Start of The data
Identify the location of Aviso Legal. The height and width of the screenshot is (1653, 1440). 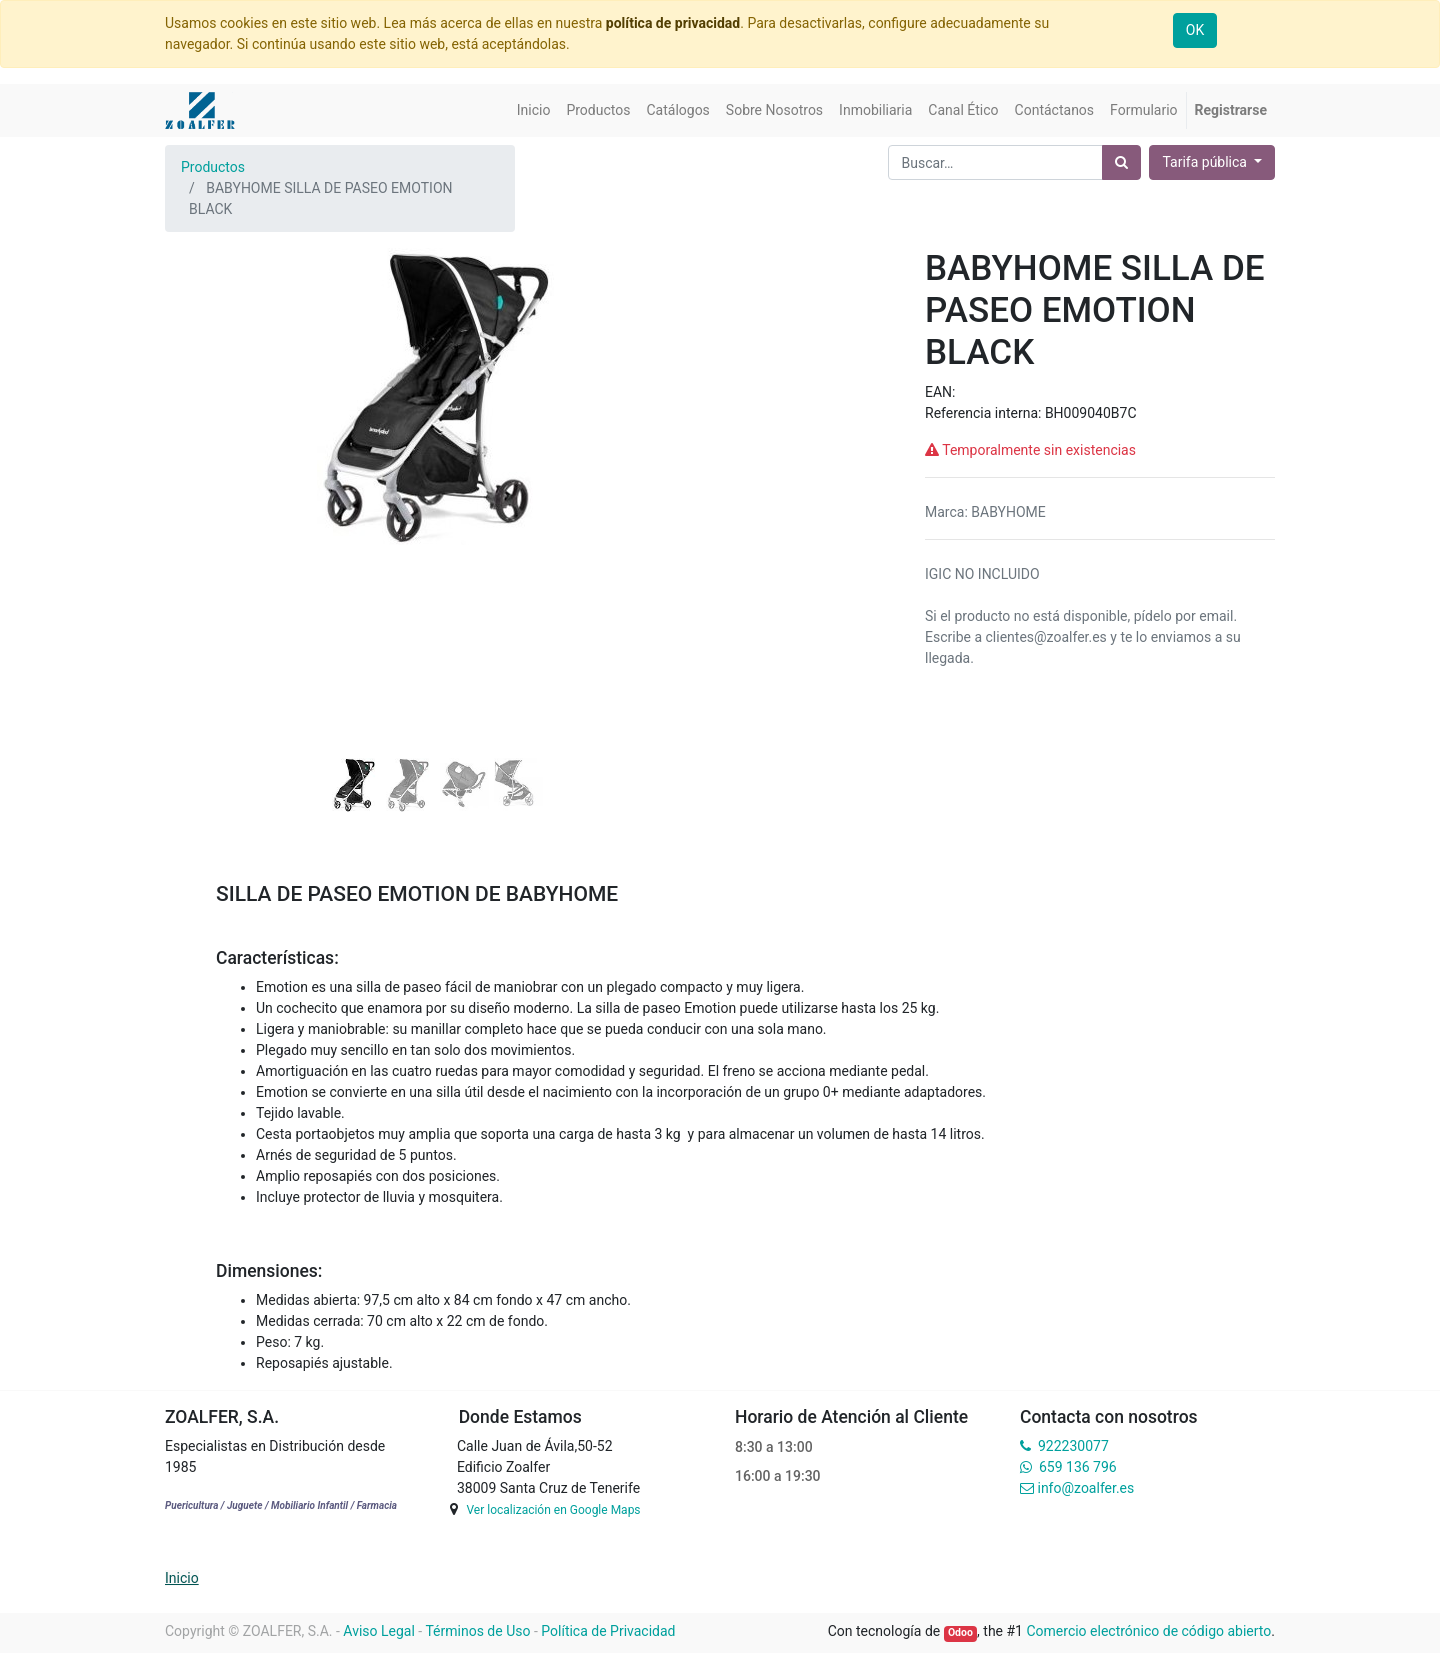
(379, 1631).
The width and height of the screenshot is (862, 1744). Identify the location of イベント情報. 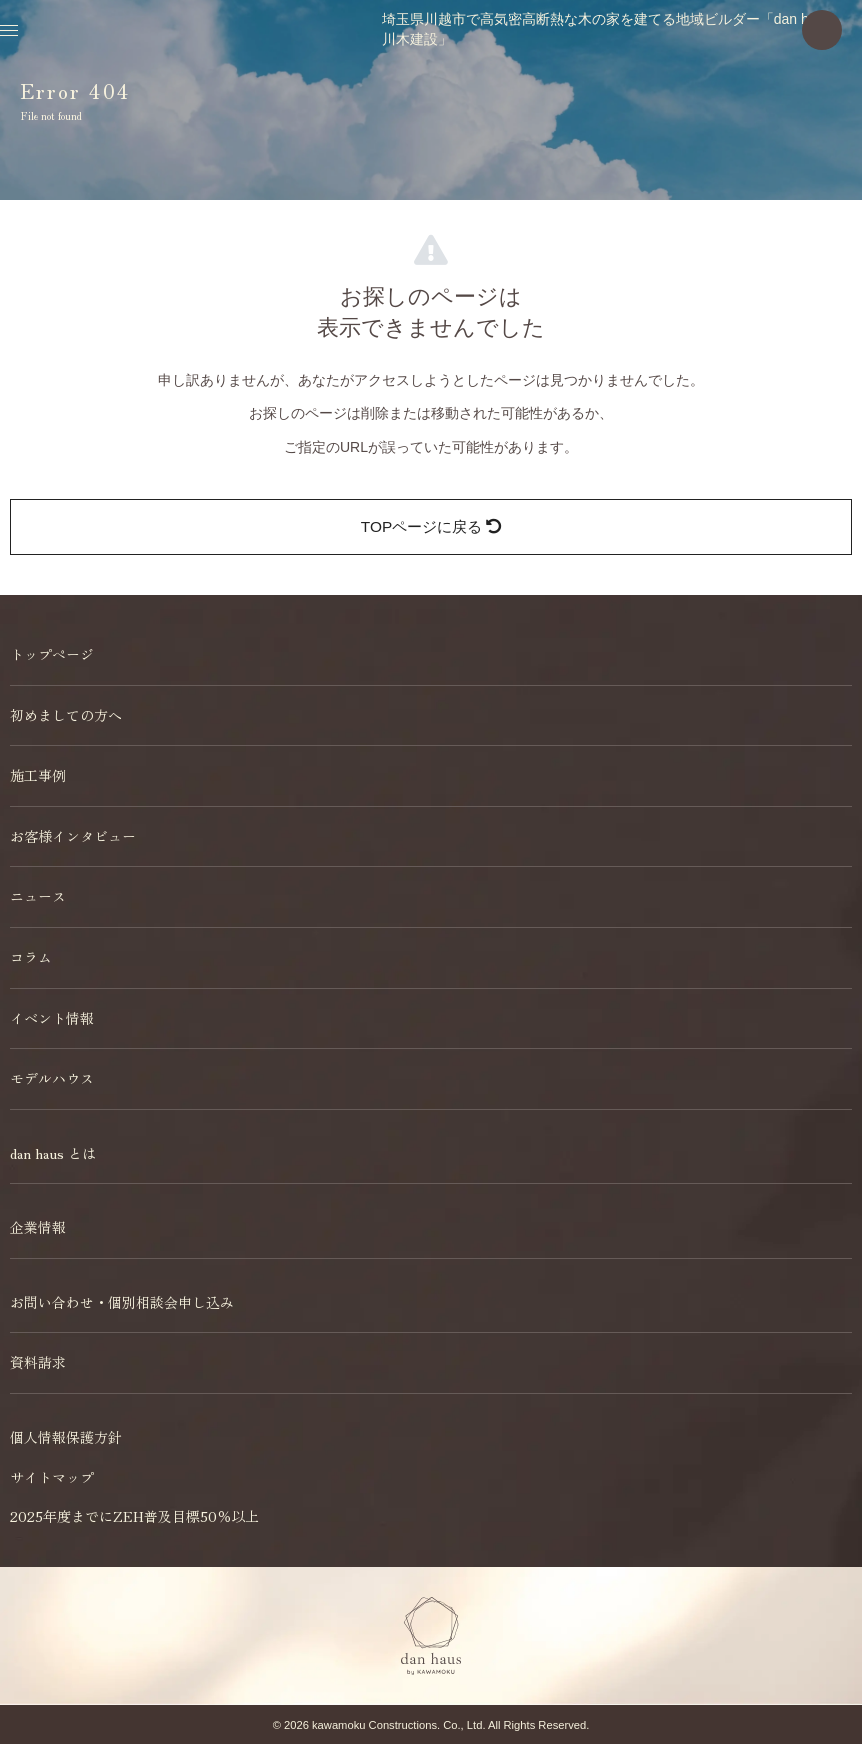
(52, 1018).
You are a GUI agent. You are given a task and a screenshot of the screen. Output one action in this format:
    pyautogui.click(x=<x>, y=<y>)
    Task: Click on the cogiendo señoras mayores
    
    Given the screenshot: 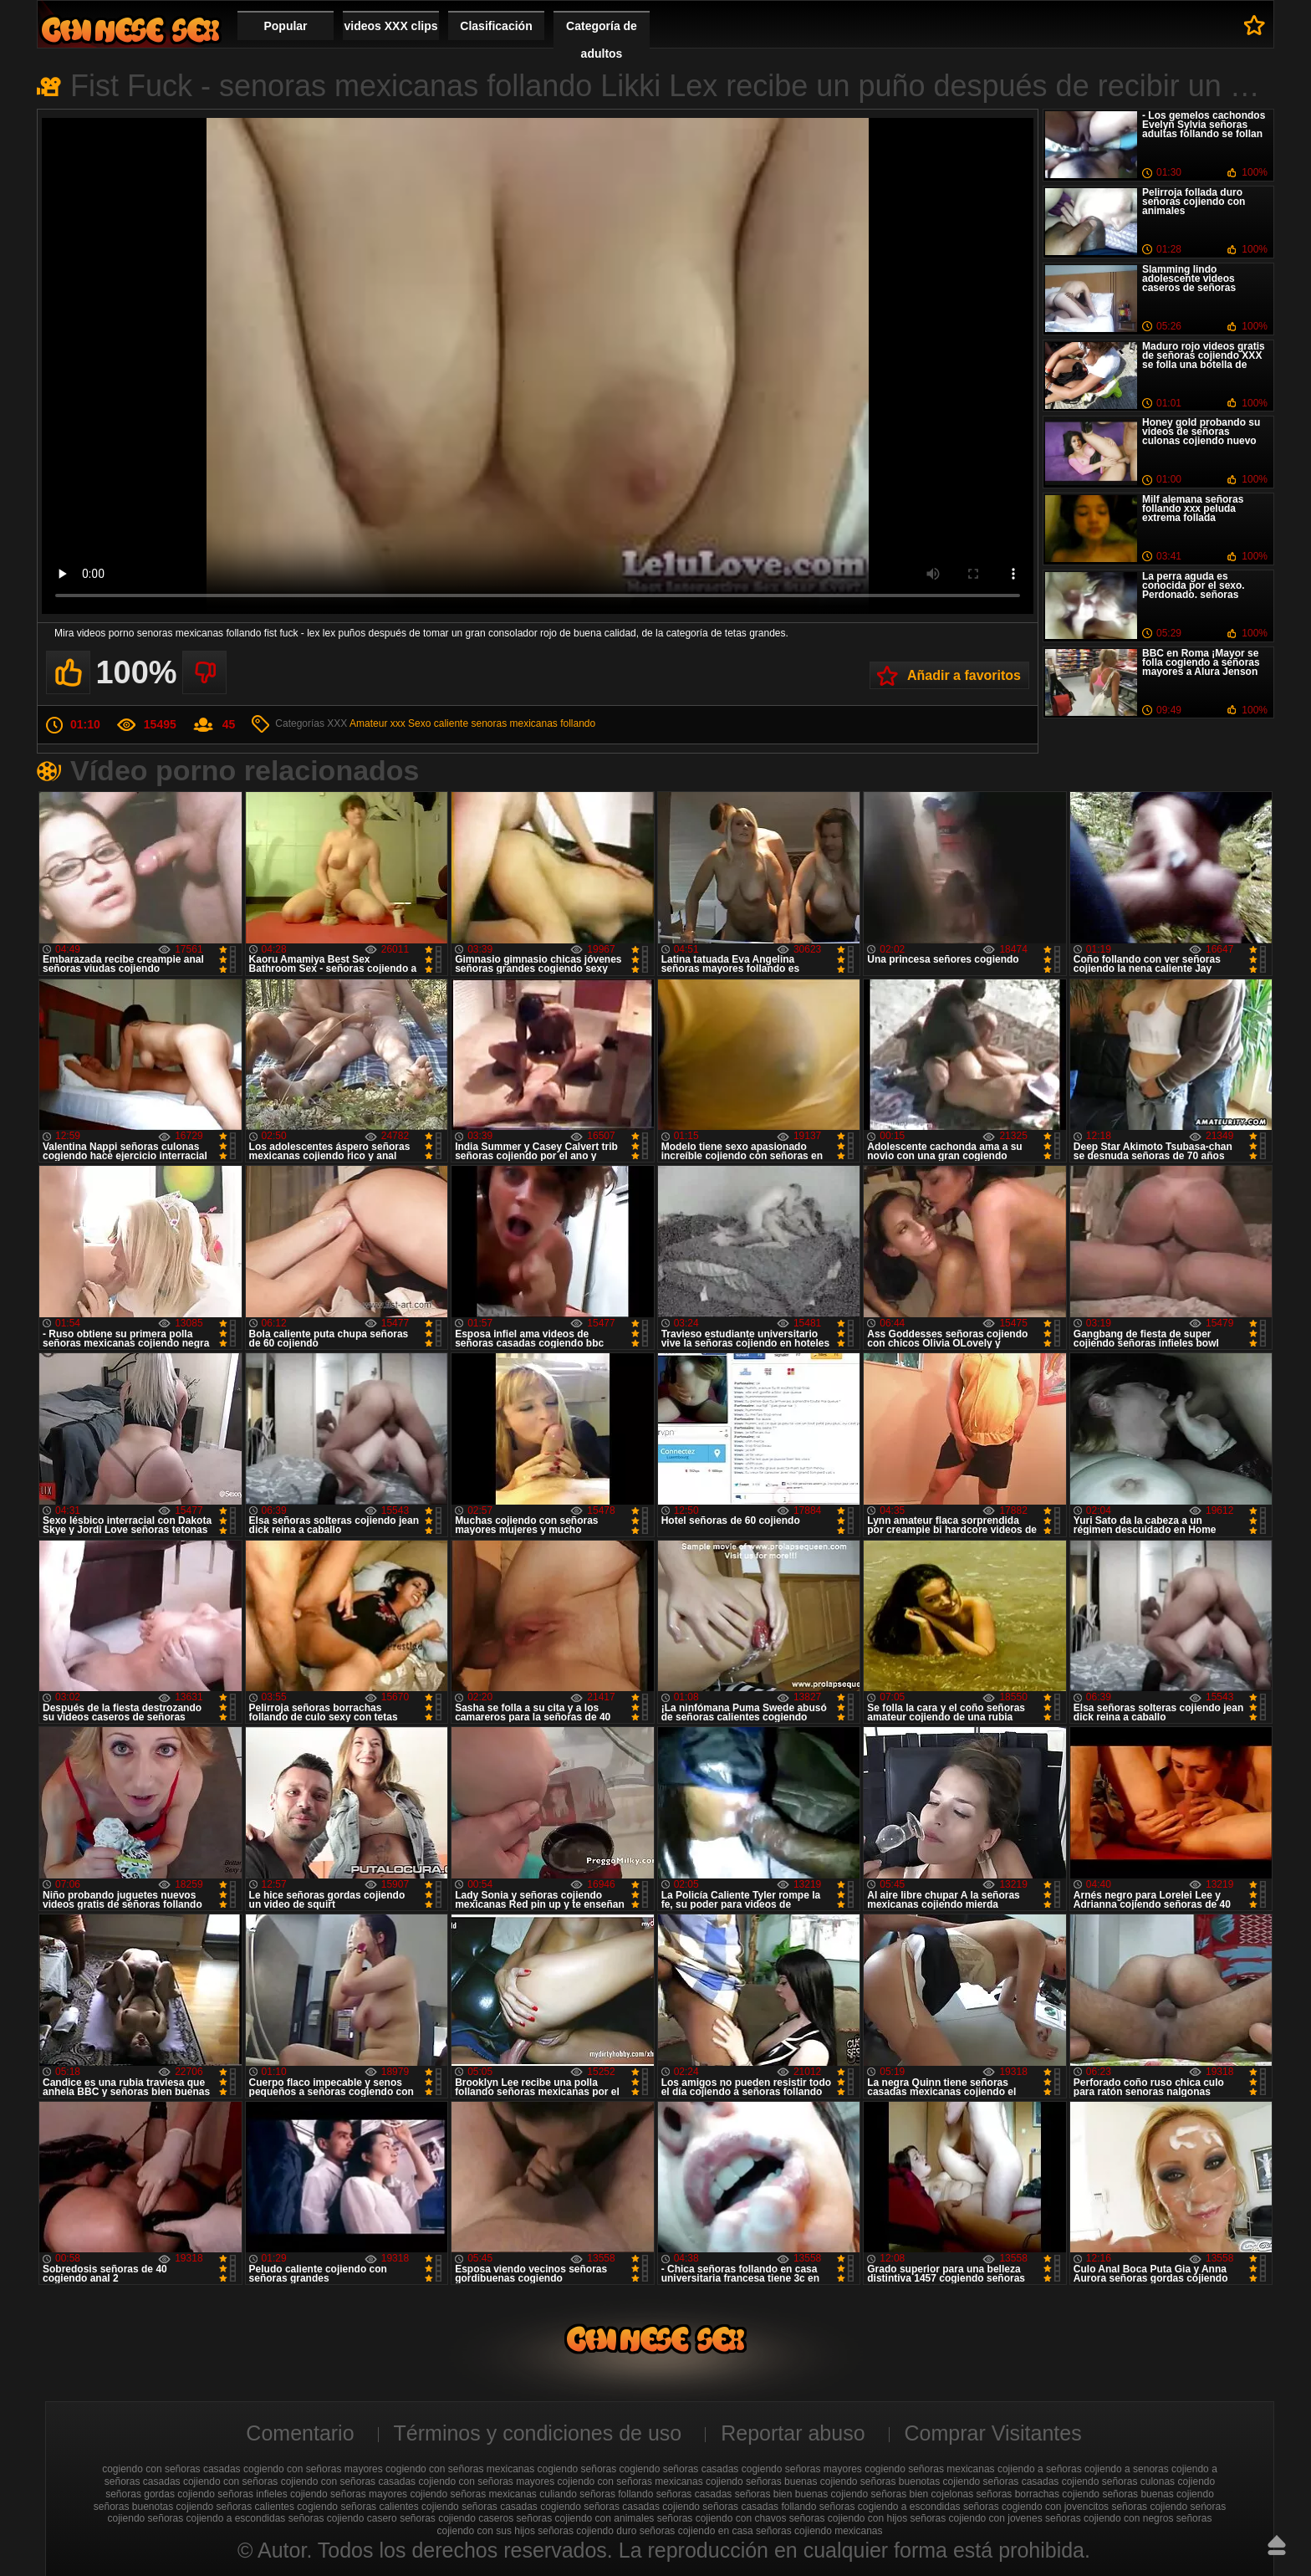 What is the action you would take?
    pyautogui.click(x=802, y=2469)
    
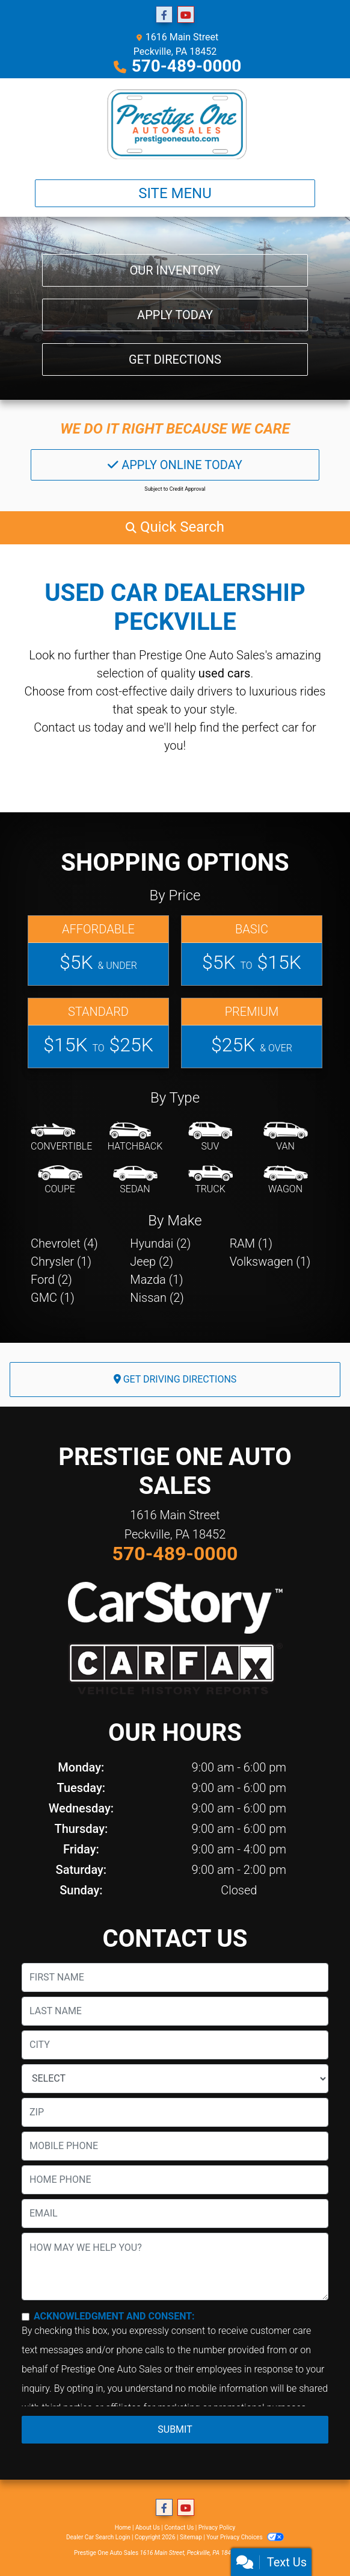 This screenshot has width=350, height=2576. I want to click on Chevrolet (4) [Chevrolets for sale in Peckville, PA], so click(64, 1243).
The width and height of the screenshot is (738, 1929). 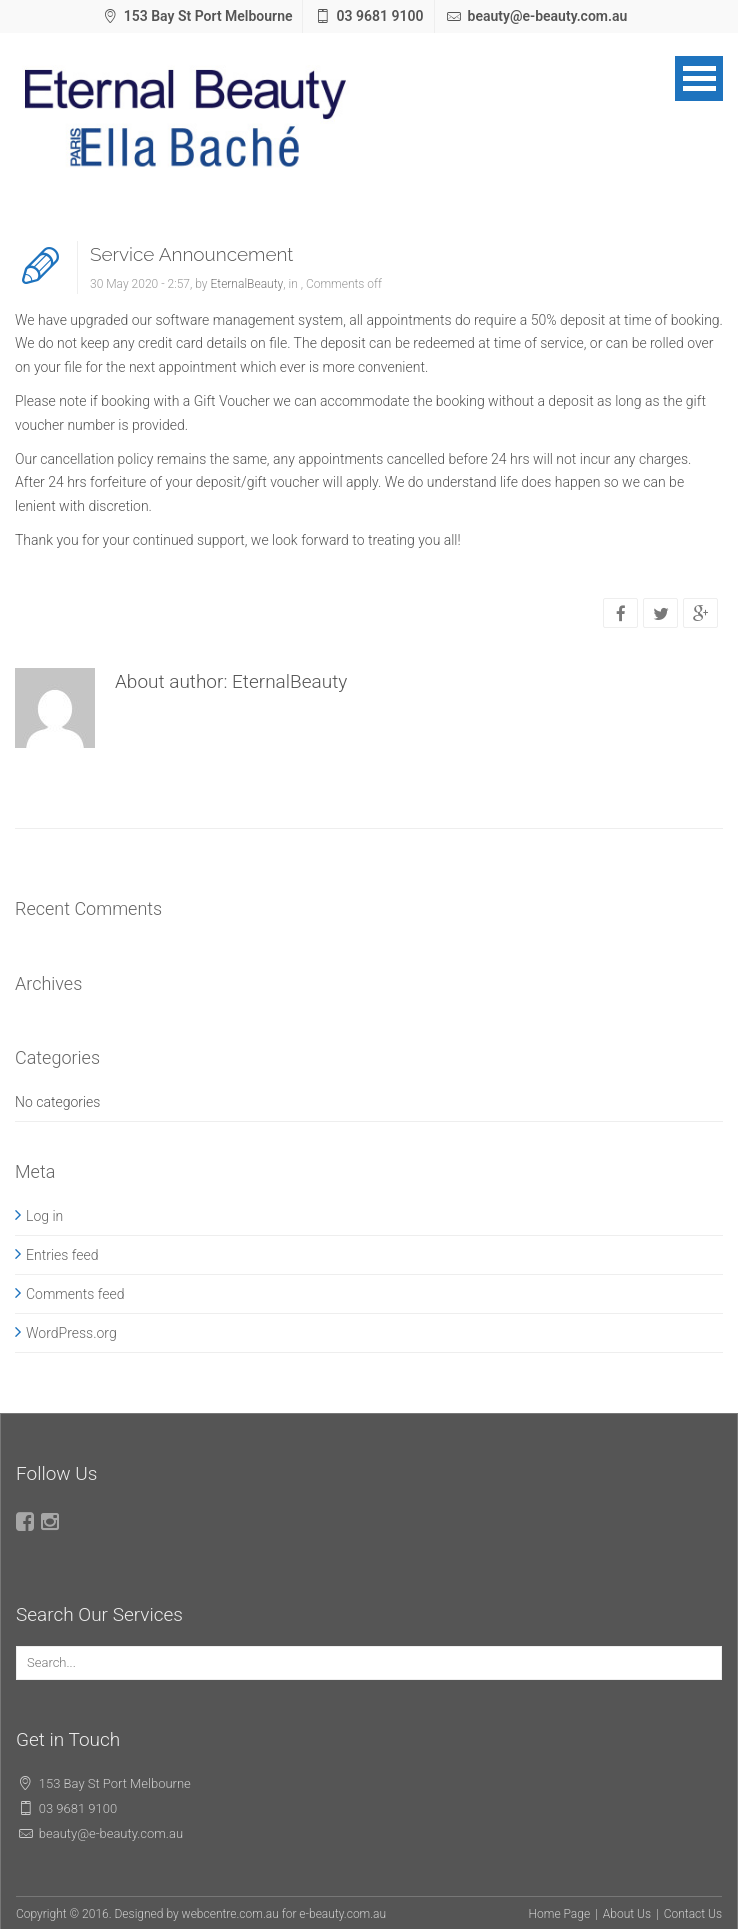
End of The data
Assigned task: Give again, exactly as written above, each line from the one that has "The width and height of the screenshot is (862, 1744)." to the one that has "Task: Click on", both included; omit the pictures.

Result:
The width and height of the screenshot is (862, 1744). Identify the location of イベント情報. 
(52, 1018).
You are a GUI agent. You are given a task and a screenshot of the screen. Output one action in this format:
    pyautogui.click(x=<x>, y=<y>)
    Task: Click on the cogiendo señoras mayores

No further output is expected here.